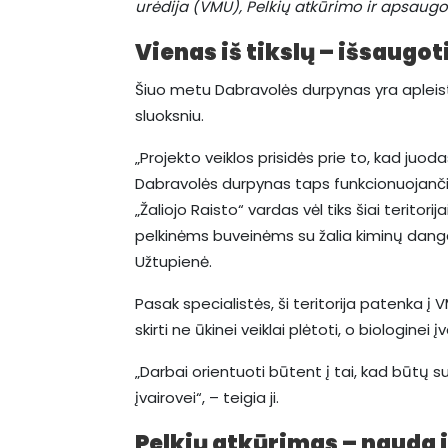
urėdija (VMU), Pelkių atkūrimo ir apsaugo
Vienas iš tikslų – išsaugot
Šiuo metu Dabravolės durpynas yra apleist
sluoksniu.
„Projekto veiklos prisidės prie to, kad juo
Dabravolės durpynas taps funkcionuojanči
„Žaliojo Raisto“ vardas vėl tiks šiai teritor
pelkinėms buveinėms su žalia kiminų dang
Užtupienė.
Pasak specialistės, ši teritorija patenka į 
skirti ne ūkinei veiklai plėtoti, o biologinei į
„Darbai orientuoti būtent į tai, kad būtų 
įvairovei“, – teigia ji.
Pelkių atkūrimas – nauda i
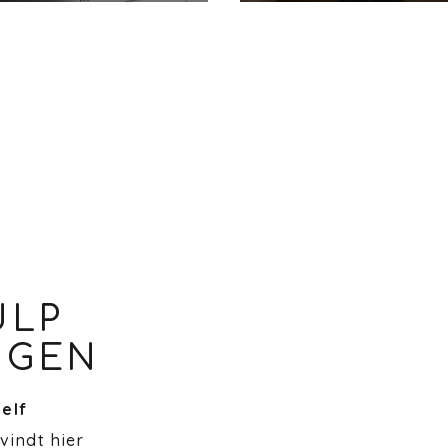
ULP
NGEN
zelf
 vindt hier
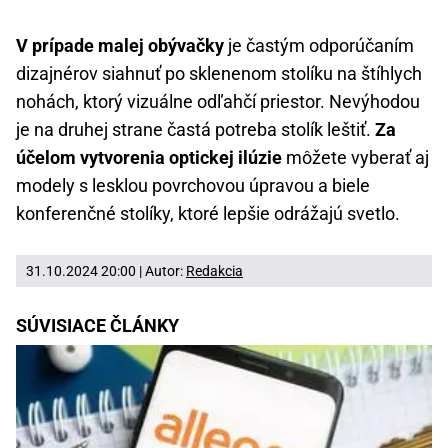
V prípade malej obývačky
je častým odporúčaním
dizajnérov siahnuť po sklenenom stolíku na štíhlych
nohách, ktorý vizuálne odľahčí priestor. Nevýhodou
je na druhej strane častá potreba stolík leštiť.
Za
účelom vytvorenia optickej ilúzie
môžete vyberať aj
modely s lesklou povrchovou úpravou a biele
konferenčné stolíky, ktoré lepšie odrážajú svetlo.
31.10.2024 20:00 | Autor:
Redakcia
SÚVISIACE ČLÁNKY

---

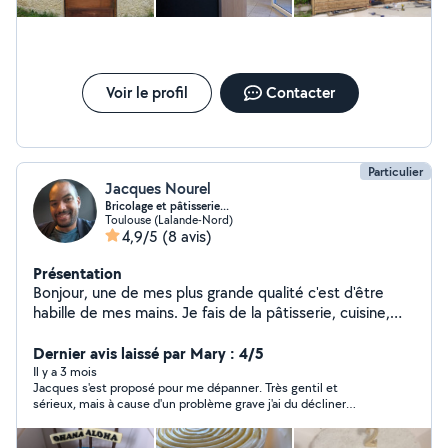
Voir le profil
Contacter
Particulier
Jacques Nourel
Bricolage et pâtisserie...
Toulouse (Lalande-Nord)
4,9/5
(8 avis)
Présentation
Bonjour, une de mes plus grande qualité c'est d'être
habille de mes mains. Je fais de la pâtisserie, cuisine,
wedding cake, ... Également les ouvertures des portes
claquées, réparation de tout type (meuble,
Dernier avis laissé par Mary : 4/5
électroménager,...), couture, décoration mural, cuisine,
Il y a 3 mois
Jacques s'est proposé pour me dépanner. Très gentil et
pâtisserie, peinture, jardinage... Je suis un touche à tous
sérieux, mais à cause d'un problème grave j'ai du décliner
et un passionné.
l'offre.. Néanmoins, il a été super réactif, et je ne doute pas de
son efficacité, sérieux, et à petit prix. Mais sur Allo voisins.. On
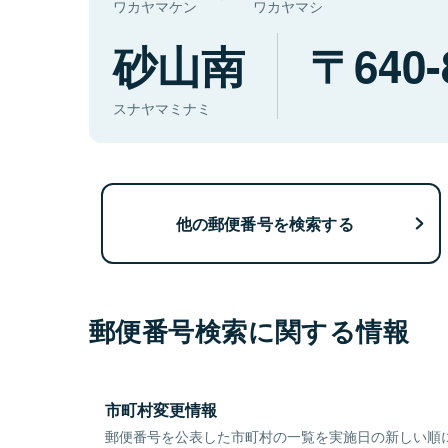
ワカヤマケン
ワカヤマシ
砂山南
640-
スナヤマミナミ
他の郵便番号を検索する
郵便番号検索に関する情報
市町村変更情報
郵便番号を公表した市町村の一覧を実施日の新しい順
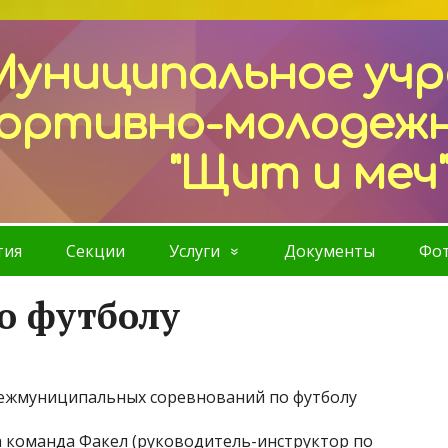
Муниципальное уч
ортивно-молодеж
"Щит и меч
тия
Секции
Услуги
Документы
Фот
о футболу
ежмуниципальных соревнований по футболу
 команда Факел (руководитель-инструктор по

» EXERCISE: Using the material above, return each line in which the word "Jacques" occurs.

» SOLUTION FOR THIS EXERCISE:
Jacques Nourel
Jacques s'est proposé pour me dépanner. Très gentil et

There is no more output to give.